In my experience, complaints should never be anonymous to the person tasked with investigating such complaints.

On Victorian Reverie, I served as the player ombudsman and the third in a triumvirate of headstaff. The other headstaff didn't always agree on things, and I acted as the third vote to break ties. My duties otherwise only included investigating complaints. We didn't have many.

From that experience, I can tell you that player ombudsmen do not work the way you want them to. By the time a complaint is filed by someone with the wherewithal to raise it, the damage has already been done. Predators don't persist because they target people who are well-established or known to have the sort of courage to report problems. Problematic behavior has to be caught at an early stage.

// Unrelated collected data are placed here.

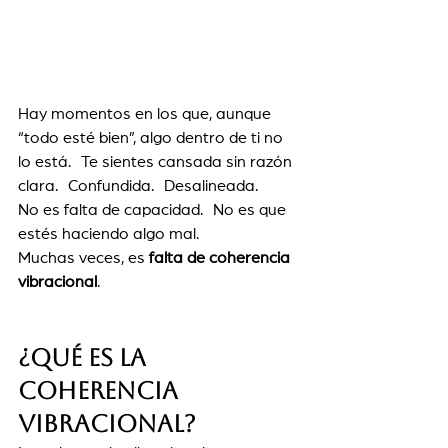
Hay momentos en los que, aunque 
“todo esté bien”, algo dentro de ti no 
lo está. Te sientes cansada sin razón 
clara. Confundida. Desalineada.
No es falta de capacidad. No es que 
estés haciendo algo mal.
Muchas veces, es 
falta de coherencia 
vibracional
.
¿Qué es la 
coherencia 
vibracional?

In my other kinds of experiences, I've found that allowing your staff to play PCs allow them to get a feel for the player-base. I've seen staff pick out and remove problem players before they become too awful to extricate, but these were staff that I knew to be reasonable, responsible players too. Or staff was literally omni-present, and so involved with the game that it became impossible for predators to remain under the radar for long.

Here's a few suggestions for staff to keep the player-base happy, engaged, and feeling safe:

  • No staff should be playing PCs that obtain any sort of status or power on the game. If the game involves territory, staff PCs should not be able to gain control over territory; if the game involves titles, staff PCs should not be able to have anything but middling titles or offices. Only non-staff PCs should have the ability to gain positions of power that can affect a game's social environment.

  • Complaints about a PC's player should be sent to the head of that PC's sphere, if you have spheres, or directly to headstaff via @mail or e-mail. Staff should then open up a +request about the complaint on a +job system only visible to wizbits, or into a bucket only visible to wizbits. The matter should be investigated by a wizbit-staffer without direct authority to affect the PC at issue if possible, else by headstaff with control over the game.

  • Logs should not be required. In my experience, confronting the behavior is usually enough to elicit some explanation or confession from the accused, else a counter-complaint.

  • Action should not be predicated on a complaint. Staff should be keeping an eye out at all times for odd comments on channels or in pages.

No system will be perfect, but I think the modern practice of having minimal staff on a game is making it easier for problem players to fly under the radar.